10 psychological tricks for manipulating people

These are ways in which you can win friends and influence people using psychology without making anyone feel bad about themselves.

Psychological tricks

10. Ask for favors




Trick: Ask someone to do a favor for you (known as the Benjamin Franklin effect).

Legend has it that Benjamin Franklin once wanted to win the favor of a man who didn't like him. He asked the man to lend him a rare book, and when he received it, he thanked him very kindly.

As a result, the man who didn't really want to even talk to Franklin became friends with him. In Franklin's words: "He who has once done you a good deed will be more disposed to do something good for you again than one to whom you yourself are indebted."

Scientists decided to test this theory, and eventually found that those people whom the researcher asked for a personal favor were much more favorable towards the specialist compared to other groups of people.

Influence on human behavior

9. Aim Higher




The trick: always ask for more than you initially need, and then lower the bar.

This technique is sometimes called the "door-in-the-face approach." You are approaching a person with a really too high request, which he will most likely refuse.

After that you come back with a request for a "lower rank" namely, what you really need from this person.

This trick may seem counterintuitive to you, but the idea is that the person will feel bad after rejecting you. However, he will explain this to himself as the unreasonableness of the request.

Therefore, the next time you approach him with your real need, he will feel obligated to help you.

Scientists, after testing this principle in practice, came to the conclusion that it actually works, because a person who is first approached with a very “big” request, and then returns to him and asks for a small one, feels that he can help you he should.

The influence of a name on a person

8. Say names




Trick: Use the person's name or title depending on the situation.

He emphasizes that a person's name in any language is the sweetest combination of sounds for him. Carnegie says that a name is the main component of human identity, therefore, when we hear it, we once again receive confirmation of our importance.

This is why we feel more positive towards a person who confirms our importance in the world.
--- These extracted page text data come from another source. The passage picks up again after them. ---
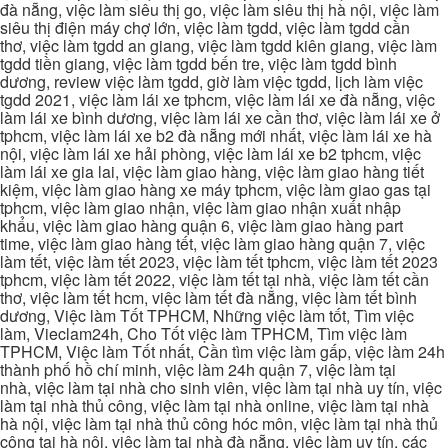
đà nẵng, việc làm siêu thị go, việc làm siêu thị hà nội, việc làm
siêu thị điện máy chợ lớn, việc làm tgdd, việc làm tgdd cần
thơ, việc làm tgdd an giang, việc làm tgdd kiên giang, việc làm
tgdd tiền giang, việc làm tgdd bến tre, việc làm tgdd bình
dương, review việc làm tgdd, giờ làm việc tgdd, lịch làm việc
tgdd 2021, việc làm lái xe tphcm, việc làm lái xe đà nẵng, việc
làm lái xe bình dương, việc làm lái xe cần thơ, việc làm lái xe ở
tphcm, việc làm lái xe b2 đà nẵng mới nhất, việc làm lái xe hà
nội, việc làm lái xe hải phòng, việc làm lái xe b2 tphcm, việc
làm lái xe gia lai, việc làm giao hàng, việc làm giao hàng tiết
kiệm, việc làm giao hàng xe máy tphcm, việc làm giao gas tại
tphcm, việc làm giao nhận, việc làm giao nhận xuất nhập
khẩu, việc làm giao hàng quận 6, việc làm giao hàng part
time, việc làm giao hàng tết, việc làm giao hàng quận 7, việc
làm tết, việc làm tết 2023, việc làm tết tphcm, việc làm tết 2023
tphcm, việc làm tết 2022, việc làm tết tại nhà, việc làm tết cần
thơ, việc làm tết hcm, việc làm tết đà nẵng, việc làm tết bình
dương, Việc làm Tốt TPHCM, Những việc làm tốt, Tìm việc
làm, Vieclam24h, Cho Tốt việc làm TPHCM, Tìm việc làm
TPHCM, Việc làm Tốt nhất, Cần tìm việc làm gấp, việc làm 24h
thành phố hồ chí minh, việc làm 24h quận 7, việc làm tại
nhà, việc làm tại nhà cho sinh viên, việc làm tại nhà uy tín, việc
làm tại nhà thủ công, việc làm tại nhà online, việc làm tại nhà
hà nội, việc làm tại nhà thủ công hóc môn, việc làm tại nhà thủ
công tại hà nội, việc làm tại nhà đà nẵng, việc làm uy tín, các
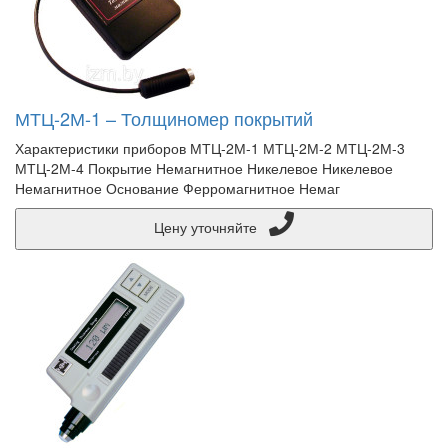
МТЦ-2М-1 – Толщиномер покрытий
Характеристики приборов МТЦ-2М-1 МТЦ-2М-2 МТЦ-2М-3
МТЦ-2М-4 Покрытие Немагнитное Никелевое Никелевое
Немагнитное Основание Ферромагнитное Немаг
Цену уточняйте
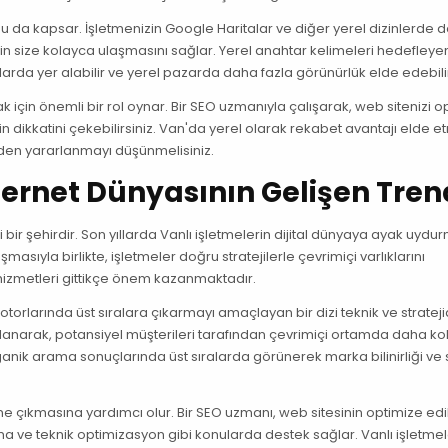
da kapsar. İşletmenizin Google Haritalar ve diğer yerel dizinlerde d
in size kolayca ulaşmasını sağlar. Yerel anahtar kelimeleri hedefleye
larda yer alabilir ve yerel pazarda daha fazla görünürlük elde edebilir
k için önemli bir rol oynar. Bir SEO uzmanıyla çalışarak, web sitenizi o
in dikkatini çekebilirsiniz. Van'da yerel olarak rekabet avantajı elde 
den yararlanmayı düşünmelisiniz.
ternet Dünyasının Gelişen Tren
ir şehirdir. Son yıllarda Vanlı işletmelerin dijital dünyaya ayak uydur
masıyla birlikte, işletmeler doğru stratejilerle çevrimiçi varlıklarını
izmetleri gittikçe önem kazanmaktadır.
orlarında üst sıralara çıkarmayı amaçlayan bir dizi teknik ve stratej
alanarak, potansiyel müşterileri tarafından çevrimiçi ortamda daha ko
i organik arama sonuçlarında üst sıralarda görünerek marka bilinirliği ve s
e çıkmasına yardımcı olur. Bir SEO uzmanı, web sitesinin optimize edi
ma ve teknik optimizasyon gibi konularda destek sağlar. Vanlı işletme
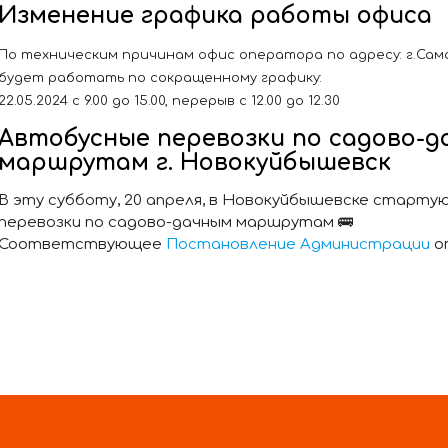
Изменение графика работы офиса
По техническим причинам офис оператора по адресу: г.Самара
будет работать по сокращенному графику:
22.05.2024 с 9.00 до 15.00, перерыв с 12.00 до 12.30
Автобусные перевозки по садово-
маршрутам г. Новокуйбышевск
В эту субботу, 20 апреля, в Новокуйбышевске старту
перевозки по садово-дачным маршрутам 🚌
Соответствующее
Постановление Администрации
о
В соответствии с ним установлены тарифы на перево
наличную и безналичную плату:
-35 ₽.
-14.2 ₽ (льготный)
-5.20 за перевозку одной единицы багажа.
Стоит отметить, что право на льготный проезд по 
имеют:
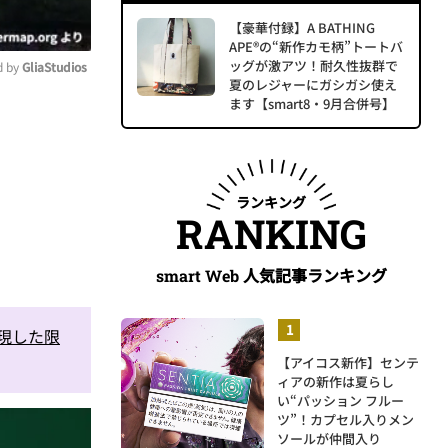
【豪華付録】A BATHING
APE®の“新作カモ柄”トートバ
ッグが激アツ！耐久性抜群で
 by 
GliaStudios
夏のレジャーにガシガシ使え
ます【smart8・9月合併号】
ute
ランキング
RANKING
人気記事ランキング
smart Web
表現した限
【アイコス新作】センテ
ィアの新作は夏らし
い“パッション フルー
ツ”！カプセル入りメン
ソールが仲間入り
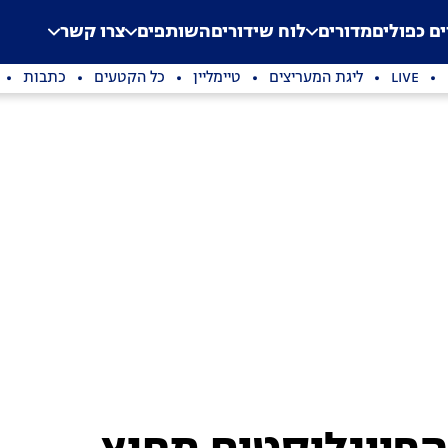
.
Application error: a clien
ים כפולים
מדורים
לוח שידורים
השותפים
צרו קשר
LIVE
ליגת המעריצים
טיימליין
כל הקטעים
כתבות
However, the use of a position or other form of address in speech may also have strong impact. The idea is that if you behave like a certain type of person, then you will become that person. This is somewhat like a prophecy.

To use this technique to influence other people, you can address them as you would like them to be. As a result, they will begin to think of themselves in this way.

It's very simple if you want to get close to a certain person, then call him “friend”, “comrade” more often. Or, when referring to someone you would like to work for, you can call him "boss." But keep in mind that sometimes this can backfire on you.

The influence of words on a person

7. Flatter




The trick: Flattery can get you where you need to go.

This may seem obvious at first glance, but there are some important caveats. To begin with, it is worth noting that if flattery is not sincere, then it will most likely do more harm than good.

However, scientists who have studied flattery and people's reactions to it have discovered several very important things.

Simply put, people always try to maintain cognitive balance by trying to organize their thoughts and feelings in a similar way.

Therefore, if you flatter a person whose self-esteem is high, and sincere flattery He will like you more because the flattery will match what he thinks about himself.

However, if you flatter someone whose self-esteem is suffering, there may be negative consequences. It is likely that he will treat you worse because it does not intersect with how he perceives himself.

Of course, this does not mean that a person with low self-esteem should be humiliated.

Ways to influence people

6. Mirror other people's behavior




The trick: Be a mirror image of the other person's behavior.

Mirror reflection behavior is also known as mimicry, and it is something that a certain type of person has in their nature.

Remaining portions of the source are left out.